Dans la circulaire adressée aux Walis et aux gouverneurs, le ministre de l’intérieur exige l’application de l’article 70, du moment que trois ans sont passés après le début du mandat en cours. Le ministre a précisé que le délai défini commence à partir de la date d’affectation, soit le 4 septembre 2015 et non pas à partir de la date de l’élection du conseil. Il faut aussi, ajoute le ministre, tenir compte de la date de la tenue de la session et non pas de celle de la présentation de la requête de la révocation du président. Ce faisant, la demande des deux tiers des élus doit obligatoirement figurer dans l’ordre du jour de la session du conseil de la commune. Si le président refuse de s’y astreindre, il faut que ce litige soit soumis en référé au tribunal administratif.

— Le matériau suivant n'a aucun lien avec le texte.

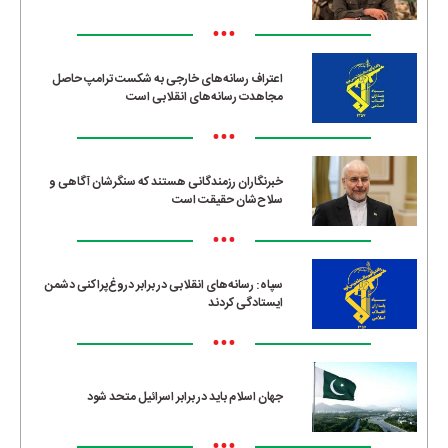
•••
اعتراف رسانه‌های خارجی به شکست ترامپ حاصل
مجاهدت رسانه‌های انقلابی است
•••
خبرنگاران رزمندگانی هستند که سنگرشان آگاهی و
سلاح‌شان حقیقت است
•••
سپاه: رسانه‌های انقلابی در برابر دروغ‌پراکنی دشمن
ایستادگی کردند
•••
جهان اسلام باید در برابر اسرائیل متحد شود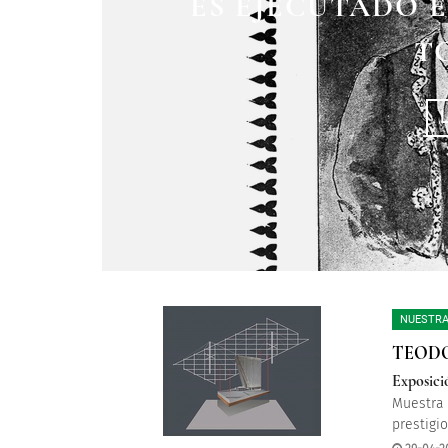
ES EJECUTADO 
EL PIGMALIÓ
ÁNGELES E
T
NUESTRA
TEODO
Exposici
Muestra 
prestigi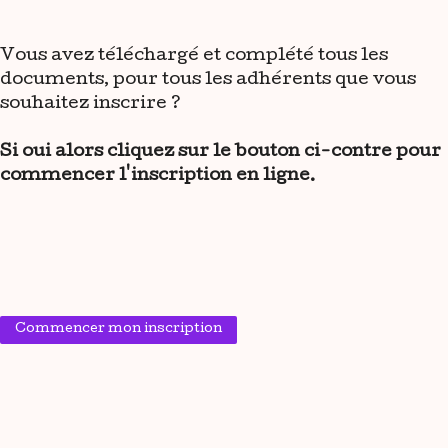
Vous avez téléchargé et complété tous les
documents, pour tous les adhérents que vous
souhaitez inscrire ?
Si oui alors cliquez sur le bouton ci-contre pour
commencer l'inscription en ligne.
Commencer mon inscription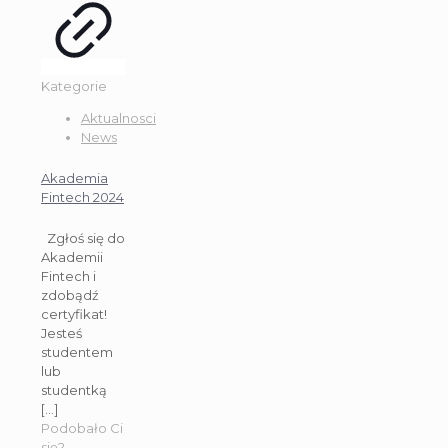
Kategorie
Aktualnosci
News
Akademia
Fintech 2024
Zgłoś się do
Akademii
Fintech i
zdobądź
certyfikat!
Jesteś
studentem
lub
studentką
[…]
Podobało Ci
się?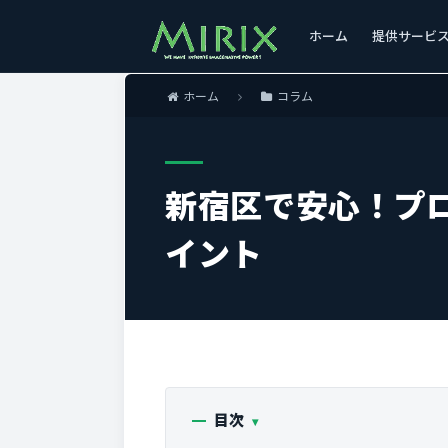
ホーム
提供サービ
ホーム
コラム
新宿区で安心！プ
イント
目次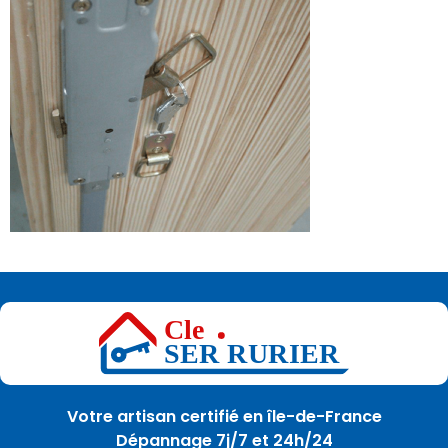
Votre artisan certifié en île-de-France
Dépannage 7j/7 et 24h/24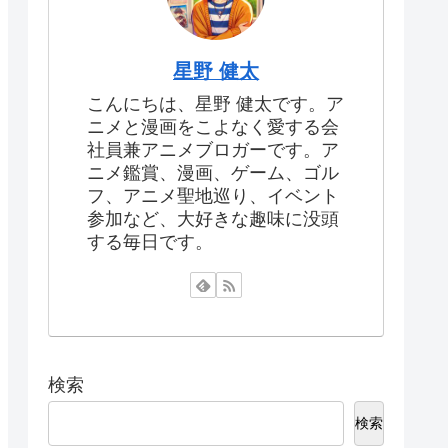
星野 健太
こんにちは、星野 健太です。ア
ニメと漫画をこよなく愛する会
社員兼アニメブロガーです。ア
ニメ鑑賞、漫画、ゲーム、ゴル
フ、アニメ聖地巡り、イベント
参加など、大好きな趣味に没頭
する毎日です。
検索
検索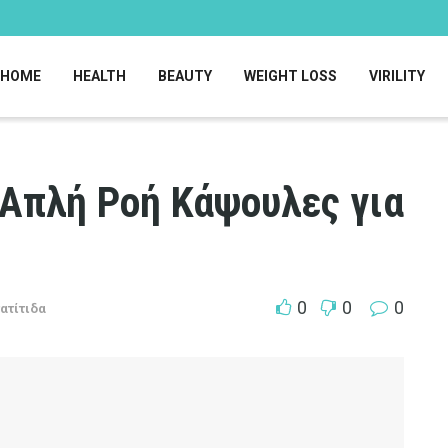
HOME
HEALTH
BEAUTY
WEIGHT LOSS
VIRILITY
: Απλή Ροή Κάψουλες για
0
0
0
ατίτιδα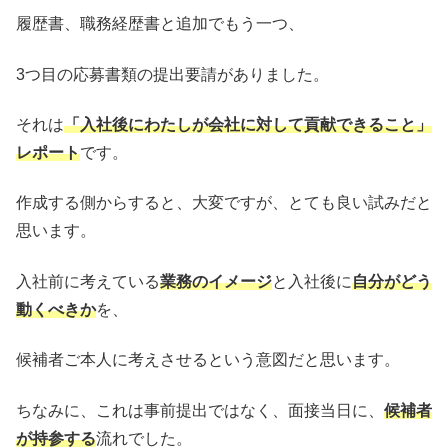
履歴書、職務経歴書と追加でもう一つ、
3つ目の応募書類の提出要請がありました。
それは
「入社後にわたしが会社に対して貢献できること」
レポート
です。
作成する側からすると、大変ですが、とても良い試みだと
思います。
入社前に考えている
業務のイメージ
と入社後に
自分がどう
動くべきか
を、
候補者ご本人に考えさせるという意図だと思います。
ちなみに、これは事前提出ではなく、面接当日に、
候補者
が持参する
流れでした。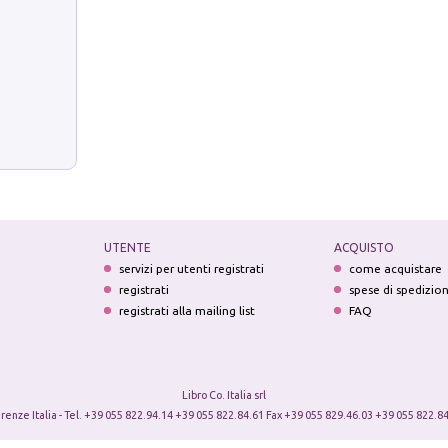
UTENTE
ACQUISTO
servizi per utenti registrati
come acquistare
registrati
spese di spedizio
registrati alla mailing list
FAQ
Libro Co. Italia srl
irenze Italia - Tel. +39 055 822.94.14 +39 055 822.84.61 Fax +39 055 829.46.03 +39 055 822.84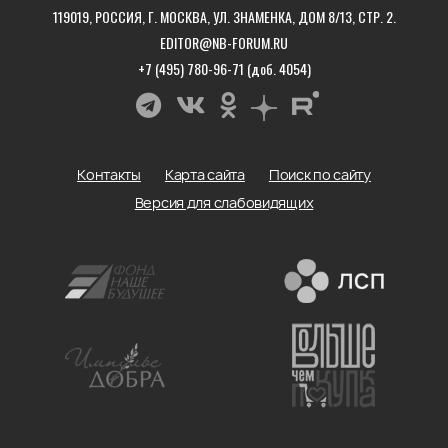
119019, РОССИЯ, Г. МОСКВА, УЛ. ЗНАМЕНКА, ДОМ 8/13, СТР. 2.
EDITOR@NB-FORUM.RU
+7 (495) 780-96-71 (доб. 4054)
Контакты
Карта сайта
Поиск по сайту
Версия для слабовидящих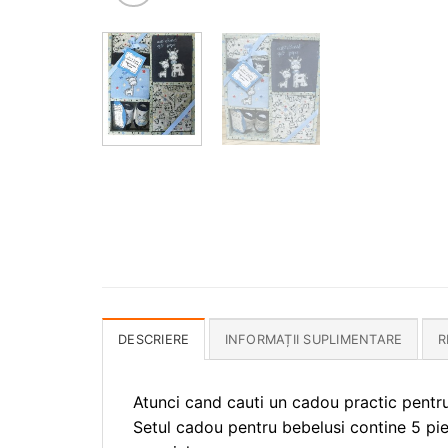
DESCRIERE
INFORMAȚII SUPLIMENTARE
R
Atunci cand cauti un cadou practic pentru
Setul cadou pentru bebelusi contine 5 pie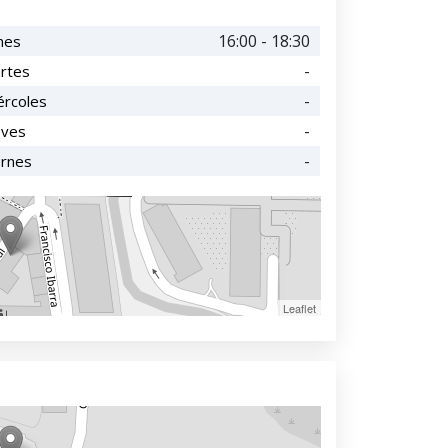
16:00 - 18:30
nes
-
rtes
-
ércoles
-
eves
-
ernes
Leaflet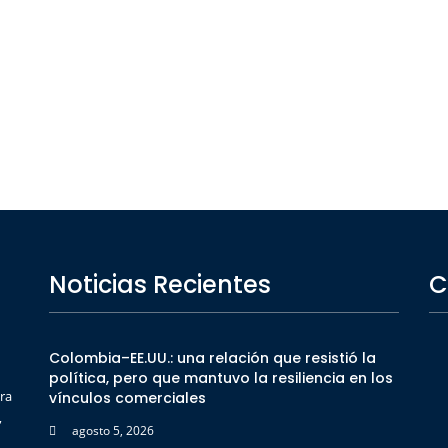
Noticias Recientes
C
Colombia–EE.UU.: una relación que resistió la
política, pero que mantuvo la resiliencia en los
ra
vínculos comerciales
,
agosto 5, 2026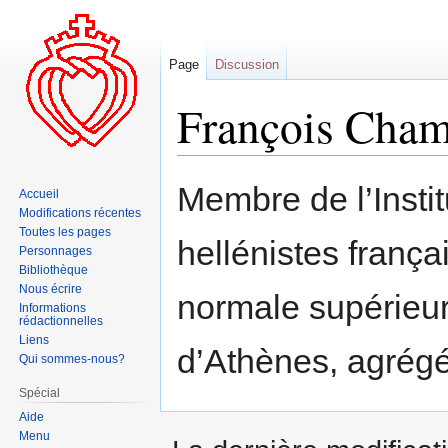
Page
Discussion
François Cha
Aller
Aller
Membre de l’Insti
Accueil
à
à
Modifications récentes
la
la
Toutes les pages
hellénistes frança
navigation
recherche
Personnages
Bibliothèque
Nous écrire
normale supérieur
Informations
rédactionnelles
Liens
d’Athènes, agrégé 
Qui sommes-nous?
Spécial
Aide
Menu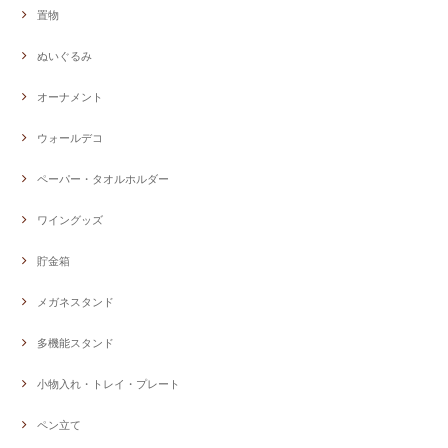
置物
ぬいぐるみ
オーナメント
ウォールデコ
ペーパー・タオルホルダー
ワイングッズ
貯金箱
メガネスタンド
多機能スタンド
小物入れ・トレイ・プレート
ペン立て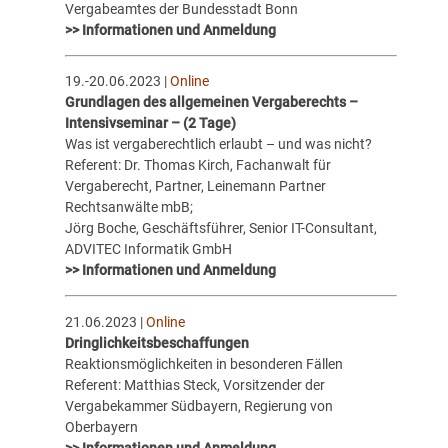
Vergabeamtes der Bundesstadt Bonn
>> Informationen und Anmeldung
19.-20.06.2023 |
Online
Grundlagen des allgemeinen Vergaberechts –
Intensivseminar – (2 Tage)
Was ist vergaberechtlich erlaubt – und was nicht?
Referent: Dr. Thomas Kirch, Fachanwalt für
Vergaberecht, Partner, Leinemann Partner
Rechtsanwälte mbB;
Jörg Boche, Geschäftsführer, Senior IT-Consultant,
ADVITEC Informatik GmbH
>> Informationen und Anmeldung
21.06.2023 |
Online
Dringlichkeitsbeschaffungen
Reaktionsmöglichkeiten in besonderen Fällen
Referent: Matthias Steck, Vorsitzender der
Vergabekammer Südbayern, Regierung von
Oberbayern
>> Informationen und Anmeldung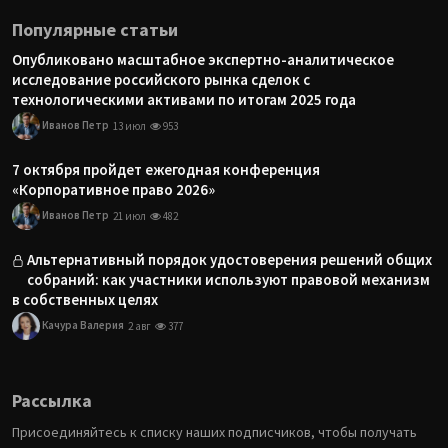
Популярные статьи
Опубликовано масштабное экспертно-аналитическое
исследование российского рынка сделок с
технологическими активами по итогам 2025 года
Иванов Петр
13 июл
953
7 октября пройдет ежегодная конференция
«Корпоративное право 2026»
Иванов Петр
21 июл
482
Альтернативный порядок удостоверения решений общих
собраний: как участники используют правовой механизм
в собственных целях
Качура Валерия
2 авг
377
Рассылка
Присоединяйтесь к списку наших подписчиков, чтобы получать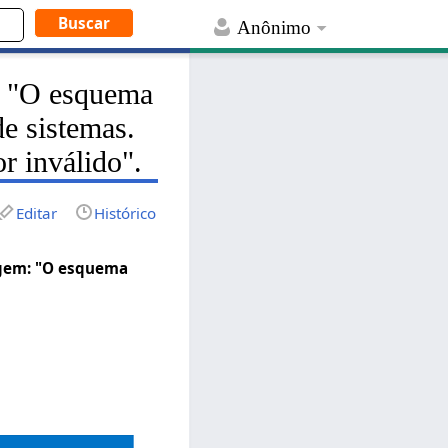
Anônimo
m: "O esquema
de sistemas.
 inválido".
Editar
Histórico
agem: "O esquema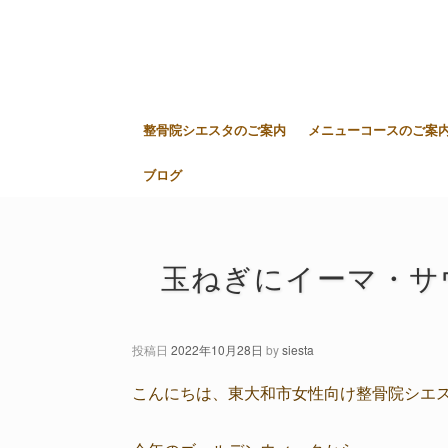
整骨院シエスタのご案内
メニューコースのご案
ブログ
玉ねぎにイーマ・サ
投稿日
2022年10月28日
by
siesta
こんにちは、東大和市女性向け整骨院シエ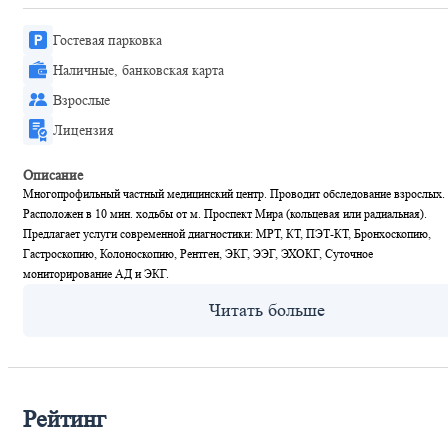
Гостевая парковка
Наличные, банковская карта
Взрослые
Лицензия
Описание
Многопрофильный частный медицинский центр. Проводит обследование взрослых.
Расположен в 10 мин. ходьбы от м. Проспект Мира (кольцевая или радиальная).
Предлагает услуги современной диагностики: МРТ, КТ, ПЭТ-КТ, Бронхоскопию,
Гастроскопию, Колоноскопию, Рентген, ЭКГ, ЭЭГ, ЭХОКГ, Суточное
мониторирование АД и ЭКГ.
Рейтинг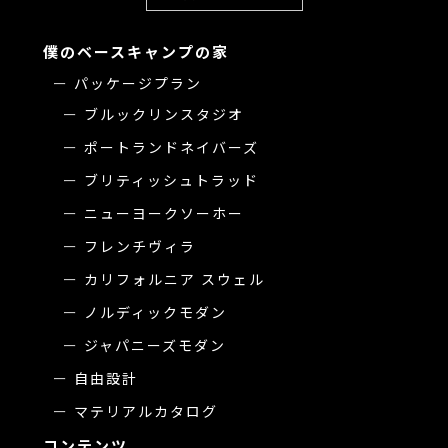
僕のベースキャンプの家
パッケージプラン
ブルックリンスタジオ
ポートランドネイバーズ
ブリティッシュトラッド
ニューヨークソーホー
フレンチヴィラ
カリフォルニア スウェル
ノルディックモダン
ジャパニーズモダン
自由設計
マテリアルカタログ
コンテンツ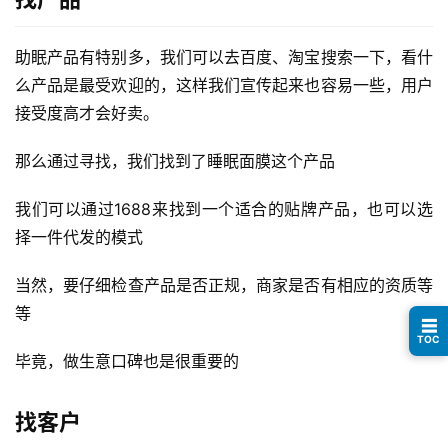
行
业
快
助眠产品有特别多，我们可以去百度、淘宝搜索一下，看什
讯
么产品是最受欢迎的，这样我们宣传起来也容易一些，用户
接受度高才会好卖。
开
眼
那么通过寻找，我们找到了睡眠面膜这个产品
案
例
我们可以通过1688来找到一个适合的贴牌产品，也可以选
择一件代发的模式
避
坑
当然，要仔细检查产品是否正规，商家是否有相应的资质等
指
等
☰
南
TOC
登录
注册
毕竟，做生意口碑也是很重要的
运
营
找客户
百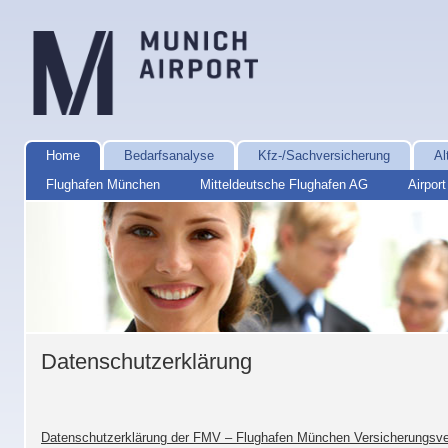
Home
Bedarfsanalyse
Kfz-/Sachversicherung
Al
Flughafen München
Mitteldeutsche Flughafen AG
Airpor
Datenschutzerklärung
Datenschutzerklärung der FMV – Flughafen München Versicherungsve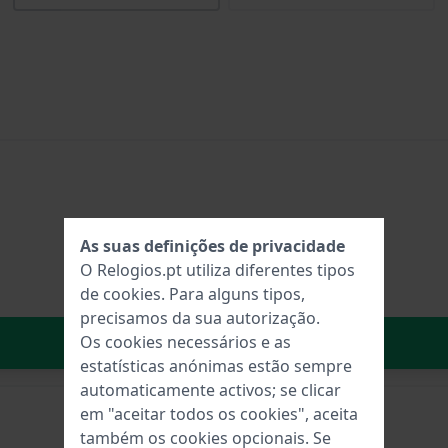
As suas definições de privacidade
O Relogios.pt utiliza diferentes tipos
de
cookies
. Para alguns tipos,
precisamos da sua autorização.
No carrinho
Os cookies necessários e as
estatísticas anónimas estão sempre
automaticamente activos; se clicar
em "aceitar todos os cookies", aceita
também os cookies opcionais. Se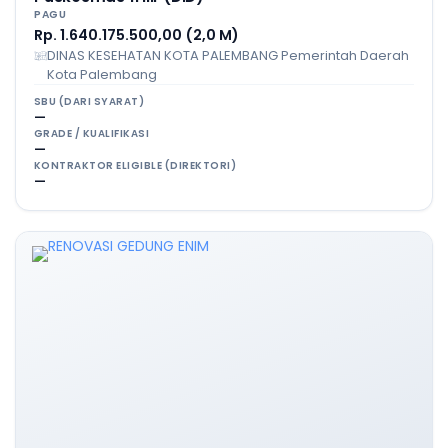
PAGU
Rp. 1.640.175.500,00 (2,0 M)
DINAS KESEHATAN KOTA PALEMBANG Pemerintah Daerah
Kota Palembang
SBU (DARI SYARAT)
—
GRADE / KUALIFIKASI
—
KONTRAKTOR ELIGIBLE (DIREKTORI)
—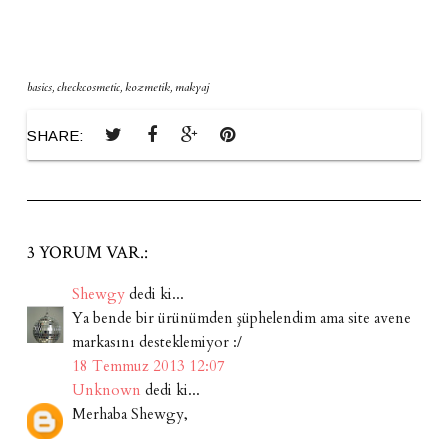
basics
,
checkcosmetic
,
kozmetik
,
makyaj
SHARE:
3 YORUM VAR.:
Shewgy
dedi ki...
Ya bende bir ürünümden şüphelendim ama site avene
markasını desteklemiyor :/
18 Temmuz 2013 12:07
Unknown
dedi ki...
Merhaba Shewgy,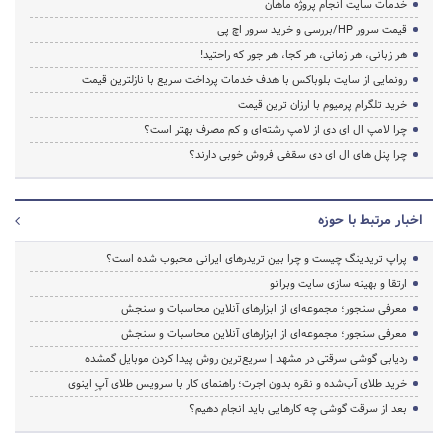
خدمات سایت انجام پروژه ماهان
قیمت سرور HP/بررسی و خرید سرور اچ پی
هر زبانی، هر زمانی، هر کجا، هر جور که راحتید!
رونمایی از سایت بلوباکس با هدف خدمات پرداخت سریع با نازلترین قیمت
خرید تلگرام پرمیوم با ارزان ترین قیمت
چرا لامپ ال ای دی از لامپ رشته‌ای و کم مصرف بهتر است؟
چرا پنل های ال ای دی سقفی فروش خوبی دارند؟
اخبار مرتبط با حوزه
پراپ تریدینگ چیست و چرا بین تریدرهای ایرانی محبوب شده است؟
ارتقا و بهینه سازی سایت وبرانو
معرفی سنجور؛ مجموعه‌ای از ابزارهای آنلاین محاسبات و سنجش
معرفی سنجور؛ مجموعه‌ای از ابزارهای آنلاین محاسبات و سنجش
ردیابی گوشی سرقتی در مشهد | سریع‌ترین روش پیدا کردن موبایل گمشده
خرید طلای آب‌شده و نقره بدون اجرت؛ راهنمای کار با سرویس طلای آپِ اینوی
بعد از سرقت گوشی چه کارهایی باید انجام دهیم؟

L’article 70 de la loi organique des collectivités locales permet aux élus de présenter une requête pour demander la révocation du président, et ce après l’expiration de trois ans de la mandature. Cependant, pour activer cette procédure, la requête de démission doit être soutenue par les 2/3 des élus du conseil. Cette démarche, qui ne peut se produire qu'une seule fois, doit être enregistrée dans l’ordre du jour de la session. Si le président refuse de présenter sa démission, le conseil peut demander par une délibération (approuvée par les 3/4 de ses membres) au gouverneur de saisir le tribunal administratif en vue de statuer sur la demande de révocation du président en question. Le tribunal doit statuer sur cette affaire dans un délai de 30 jours à partir de la réception de la plainte de l’agent d’autorité.